The average Kenyan suffers from EXTREMELY poor oral health, which adversely affects them in a myriad of ways. Dental hygiene and dietary awareness are topics that get very little attention in Kenya. In addition, there is only one dentist for every 300,000 individuals. Knowledge of available dental resources is very poor and dental services most often accessed are emergent (e.g. treating infections and tooth extractions). It is a drain on an individual’s budget to have a tooth pulled ($1.30 US) and so many people live in a chronic state of pain and infection. Painkillers and antibiotics are also not readily available. Our goal is to help our dental community be aware of alternative treatments like fillings, dental cleanings and fluoride treatments and to offer those individuals that choice if the situation is not too serious. We also encouraged students at the academies to consider dentistry as a career and were met with a great deal of interest. We were encouraged by the curiosity and enthusiasm of the students and will maintain contact with interested students to support their potential career choice in dentistry. Kenya needs quality, affordable dental care and between the two clinics we opened for the week and the Tooth Tours, Tabasamu provided a service that the population clearly needs and values.

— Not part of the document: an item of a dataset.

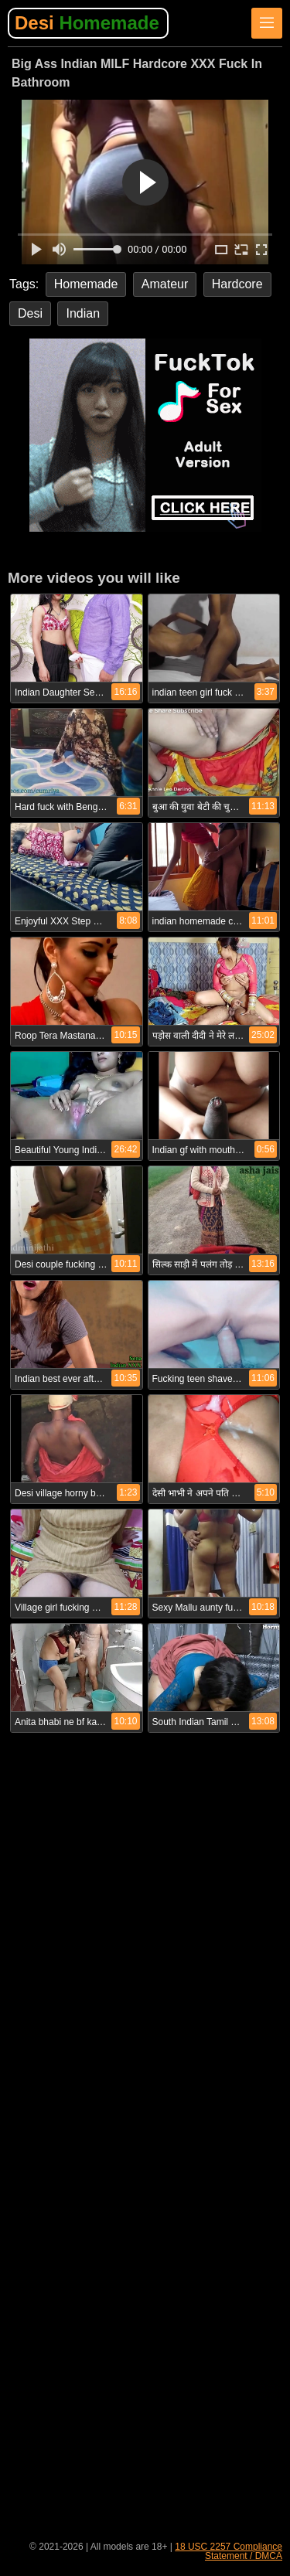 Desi (87, 22)
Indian (83, 313)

Some of the highlights of cross-cultural experience were: our first annual “Tabasamu Night.” We invited 40 people from the Diocese to a beautifully decorated banquet to say “Welcome,” “Thank-you,” and “Here we are.” Each table of four told a particular tooth story, some based on local folklore and others based on experience. Otho led the entertainment with a solo rendition, a capella, of his brand new now famous Broadway-bound rendition of Tabasamu sang to the melody of “Every Man has a Daydream.” We brought to the group’s attention that Tabasamu was not exclusively a Christian Mission and that we had all just finished experiencing the holy day of Yom Kippur with our Jewish friends on the team. They were very appreciative of this to say the least. As a symbol of the friendship, our two communities exchanged a friendship tile from the Moravian Tileworks in Doylestown and toothbrushes were given to every guest. Every day held endless opportunities to go outside of oneself and experience life through the eyes, ears and steps of Kenyans. Whether it was from the local dishes we ate, the music we heard, the open markets we visited, and the smiling faces we encountered everywhere, Team Tabasamu came away with an appreciation for how God’s Love is celebrated and shared in a beautiful corner of Kenya.